Comme cela a été dit plus haut, les jeux stationnaires sont en général excellents pour les chats débutants ; ils les stimulent à chercher s’ils n’ont pas compris comment utiliser les jeux qui roulent. Certains jouets distributeurs stationnaires complexes ( 5 ) obligent aussi le chat à introduire ses pattes à l’intérieur de l’objet pour en extraire la croquette, plutôt que de faire rouler un objet mobile avec les pattes ou le museau (Figure 6). Pour rendre les choses plus difficiles, un jouet distributeur qui roule, rempli de croquettes, peut être placé à l’intérieur d’un jeu stationnaire.

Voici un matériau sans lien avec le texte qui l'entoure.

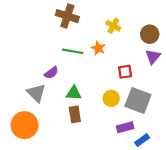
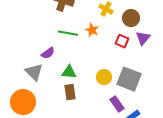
brown circle: (150, 34) -> (131, 18), moved
red square: (125, 72) -> (122, 41), moved, turned 32
purple rectangle: (125, 127) -> (117, 104), turned 70

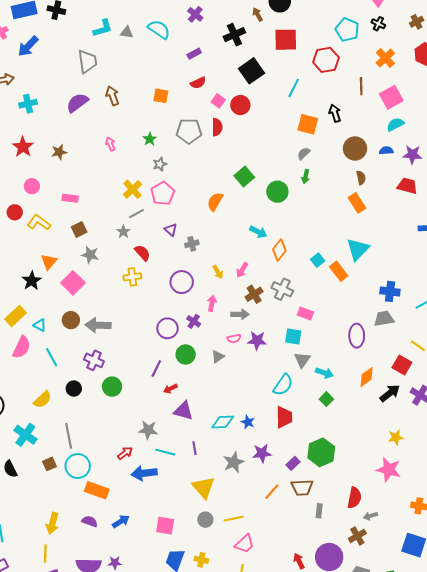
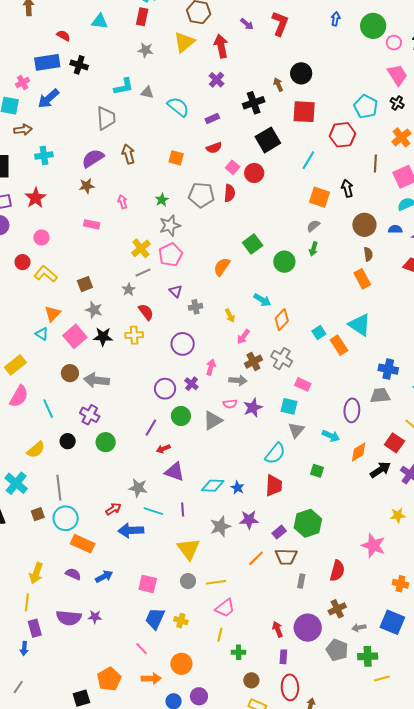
cyan semicircle: (159, 29) -> (178, 107), moved
brown star: (59, 152) -> (87, 186), moved
gray star: (160, 164) -> (170, 226), size x1.5
pink rectangle: (70, 198) -> (92, 224), moved
cyan triangle: (358, 249) -> (360, 325), turned -45
yellow arrow: (218, 272) -> (230, 316), moved
black star: (32, 281) -> (103, 337), moved, turned 30
cyan triangle: (40, 325) -> (42, 334), moved
purple star: (257, 341) -> (253, 408), turned -30
gray triangle: (218, 357) -> (213, 420), size x1.5
cyan arrow: (324, 373) -> (331, 436), moved
green square: (326, 399) -> (317, 471), turned -32
yellow star: (396, 437) -> (398, 515), moved
gray arrow: (370, 516) -> (359, 628), moved

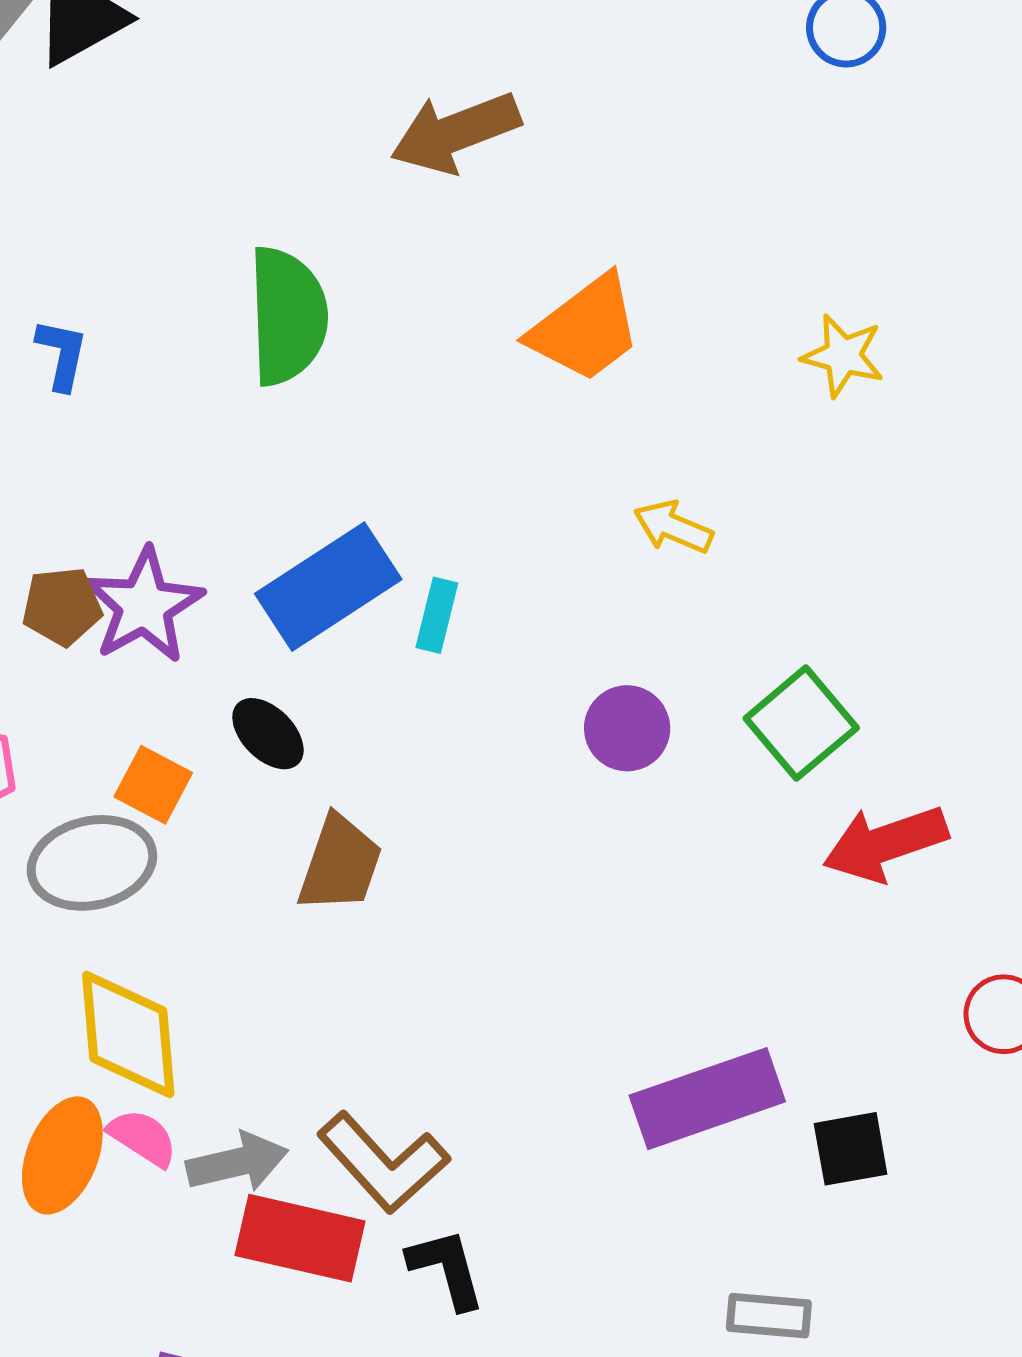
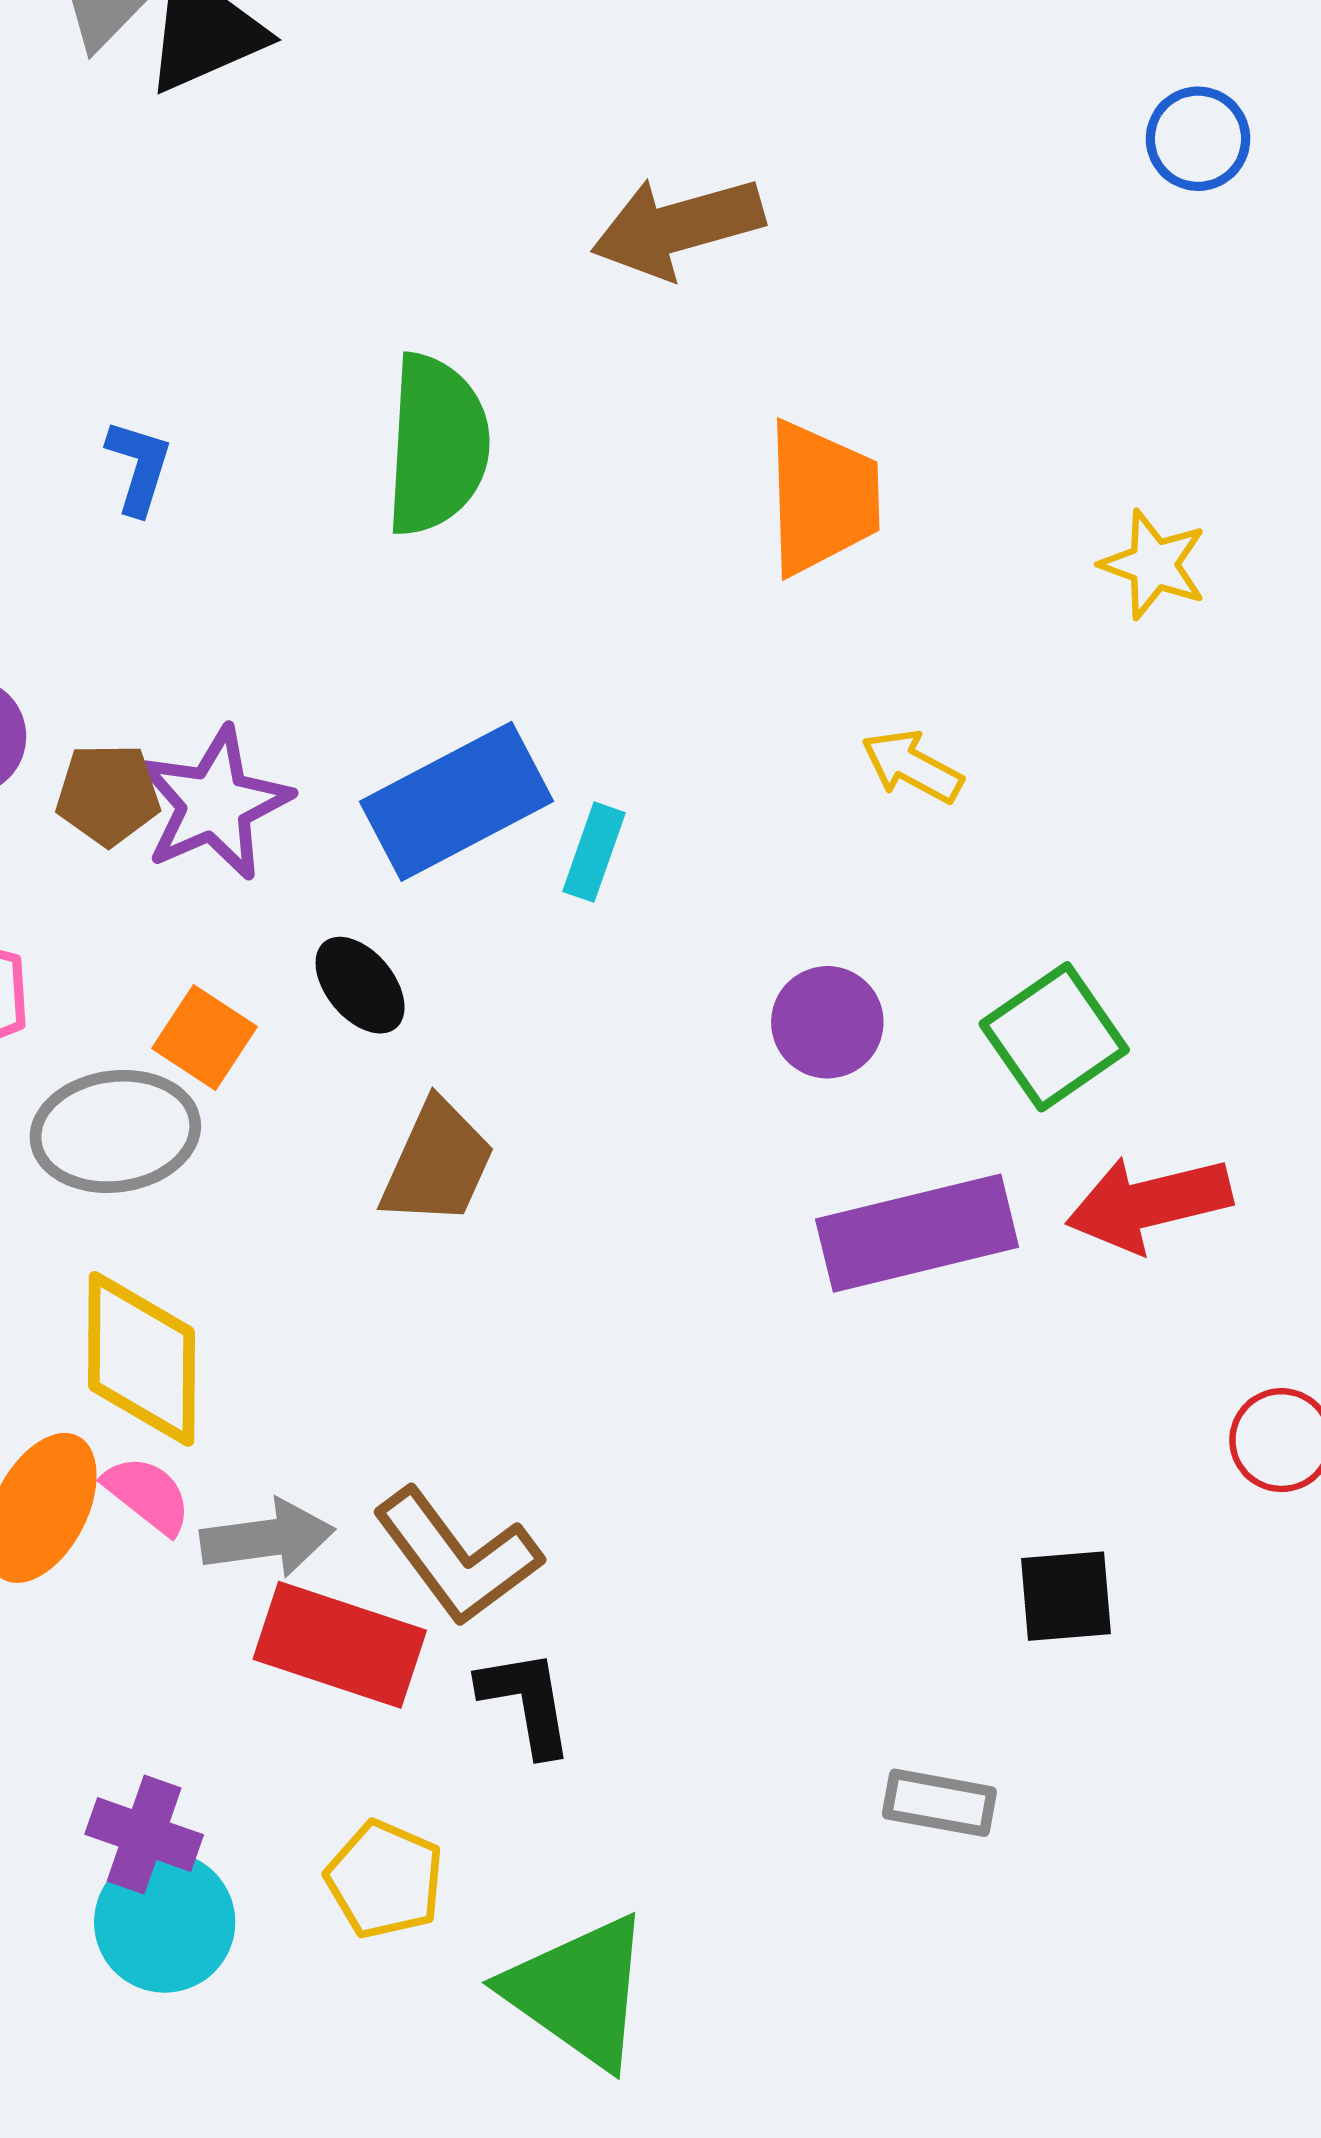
orange trapezoid: (585, 329) -> (822, 498), turned -60
purple rectangle: (707, 1099) -> (917, 1233), moved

Figure 6. Un jouet stationnaire exigeant, pouvant être utilisé par plus d’un chat à la fois. Ici, l’animal doit utiliser ses pattes pour atteindre l’objet et en extraire une croquette.
© Ingrid Johnson

Les dispositifs faits maison peuvent être très efficaces (Figure 7) et sont souvent faciles à réaliser avec des objets du quotidien ; une vieille boîte à chaussure percée de trous sur le dessus et les côtés sera par exemple remplie de jouets et de nourriture, et le couvercle sera fermé avec du scotch (sinon la plupart des chats sont capables de le retirer) ! Si des jouets qui roulent sont placés à l’intérieur, les trous devront être un peu plus gros que les jouets afin que le chat puisse extraire le jouet désiré.

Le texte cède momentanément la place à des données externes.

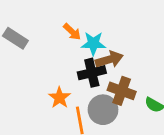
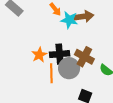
brown arrow: (109, 59) -> (84, 16), moved
black cross: (92, 73) -> (60, 54), moved

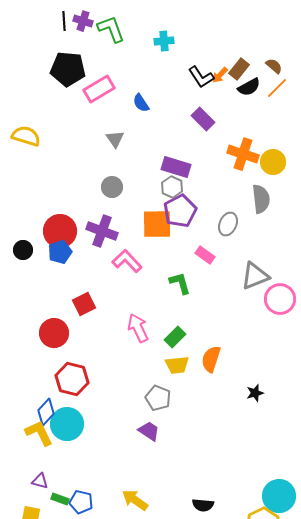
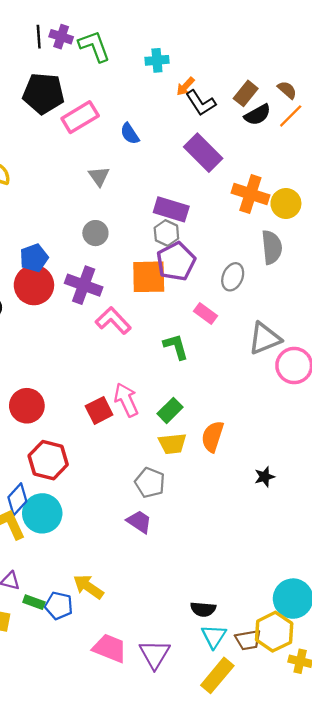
orange arrow: (220, 75) -> (185, 86), moved
purple rectangle: (203, 119) -> (203, 153), size x1.4
blue pentagon: (60, 252) -> (34, 258), moved
red square: (84, 304) -> (99, 410), moved
yellow arrow: (135, 500) -> (88, 587), moved

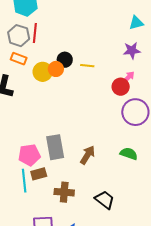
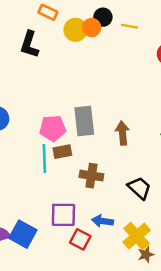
brown arrow: (88, 155) -> (122, 133), turned -42

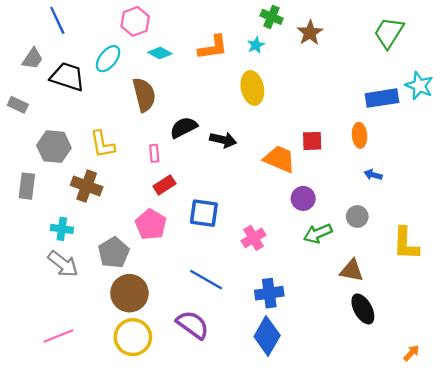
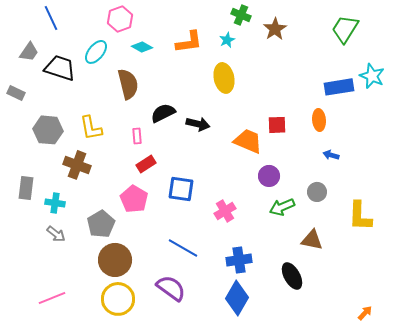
gray rectangle: (27, 186) -> (26, 188), moved
gray arrow: (63, 264) -> (56, 234), size x0.7
black ellipse: (363, 309) -> (292, 276), moved

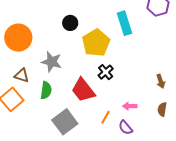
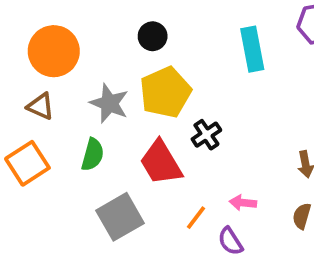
yellow pentagon: (96, 43) -> (165, 92), moved
brown triangle: (22, 75) -> (41, 106), moved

Figure 7. Des puzzles faits maison peuvent être réalisés avec un peu d’imagination. (a) Puzzle fait à partir d’un vieux siège creusé de multiples trous pour permettre au chat d’aller chercher de la nourriture et des jouets. Un tapis en sisal est fixé sur un côté du siège pour être utilisé comme griffoir. (b) Puzzle très simple fait de tubes de cartons, lestés avec une pierre pour l’empêcher de bouger.
© Ingrid Johnson

Les objets en forme de cube figurent parmi les plus difficiles à manipuler par les chats. Commencez par leur proposer des cubes transparents car les chats peuvent voir, sentir et entendre les croquettes. Au début, proposez les jouets en forme de cube sur la moquette ou le tapis : l’épaisseur aide le chat à apprendre à retourner l’objet ; sur un sol dur, les chats tendent à juste pousser le jouet devant eux et cela les frustre. En général, ils apprennent pourtant à utiliser un cube sur n’importe quelle surface et à ce stade, des cubes opaques peuvent leur être proposés pour corser la difficulté.

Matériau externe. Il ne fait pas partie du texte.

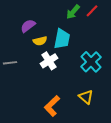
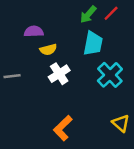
purple semicircle: (28, 26) -> (34, 31), turned 35
cyan trapezoid: (62, 39) -> (93, 44), moved
yellow triangle: (86, 97) -> (121, 123), moved

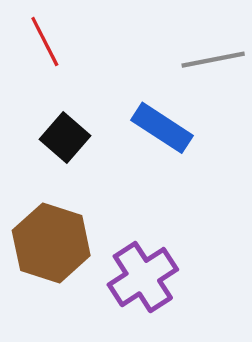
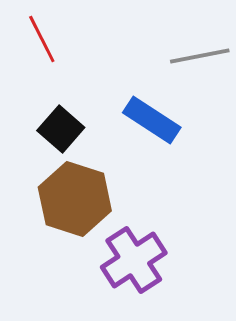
brown hexagon: (51, 243) -> (75, 199), moved

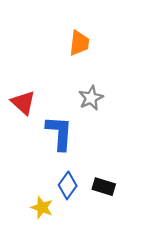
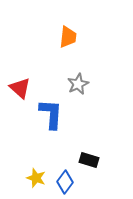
blue diamond: (68, 185) -> (65, 182), moved

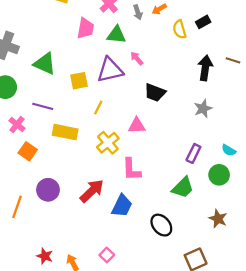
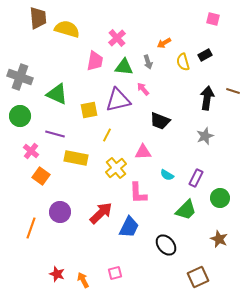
gray arrow: (138, 12) -> (148, 62), moved
cyan semicircle: (229, 150) -> (167, 175), moved
pink square: (107, 255) -> (115, 273), turned 32

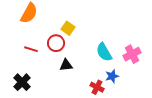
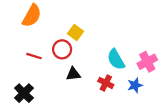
blue star: (112, 76) -> (135, 85), moved
red cross: (97, 87) -> (106, 83), moved

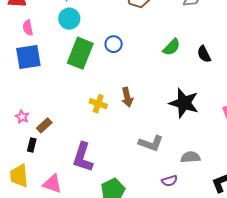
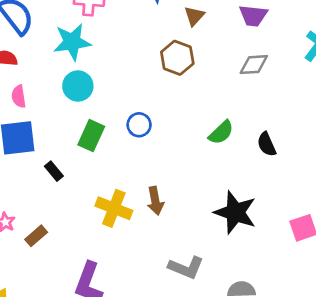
green rectangle: (80, 53) -> (91, 136), size x0.7
yellow cross: (98, 104) -> (114, 208), size x1.4
black rectangle: (32, 145) -> (54, 171), moved, turned -56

Le but ultime est de confronter le chat au jouet le plus difficile qu’il est capable d’utiliser. Les propriétaires ne doivent pas viser trop haut ou être déçus : comme les humains, les chats ont des aptitudes individuelles variables. Presque tous les chats sont cependant capables d’apprendre à jouer avec des puzzles alimentaires. L’auteur a eu des chats à trois pattes, aveugles, très âgés ou paralysés du train postérieur qui ont appris à le faire. Ne sous-estimez pas les capacités d’un chat !

Les clés du succès

Comment les propriétaires peuvent-ils nourrir des chats à long terme avec des jouets ? A ceux qui sont réticents, il est souhaitable de rappeler que ces puzzles ne servent pas juste à nourrir les chats mais qu’ils permettent aussi d’enrichir l’environnement. Aux propriétaires qui manquent de temps, on peut conseiller d’acheter de nombreux jouets distributeurs, de les remplir pour une semaine puis de les stocker dans un container étanche à l’air jusqu’à leur utilisation. Cela permet aussi de proposer un nouveau jouet tous les jours au chat. Même si le sujet n’a pas fait l’objet d’études, l’auteur pense que les chats ont besoin de jouets différents ; s’attaquer au même puzzle tous les jours semble moins gratifiant pour le chat.

Conclusion

Chercher leur nourriture permet aux chats de faire quelque chose pendant la journée et offre une alternative à l’alimentation à volonté. Dans les foyers multi-possesseurs, cela peut être particulièrement utile car les repas occasionnent souvent des bagarres ou des agressions liées à la compétition et au manque de contrôle sur l’environnement. Cette pratique permet aussi aux chats de choisir de manger quand et où ils veulent, ce qui élimine le stress lié à l’heure du repas. Cela peut aussi aider à faire perdre du poids aux chats présentant un excès d’embonpoint.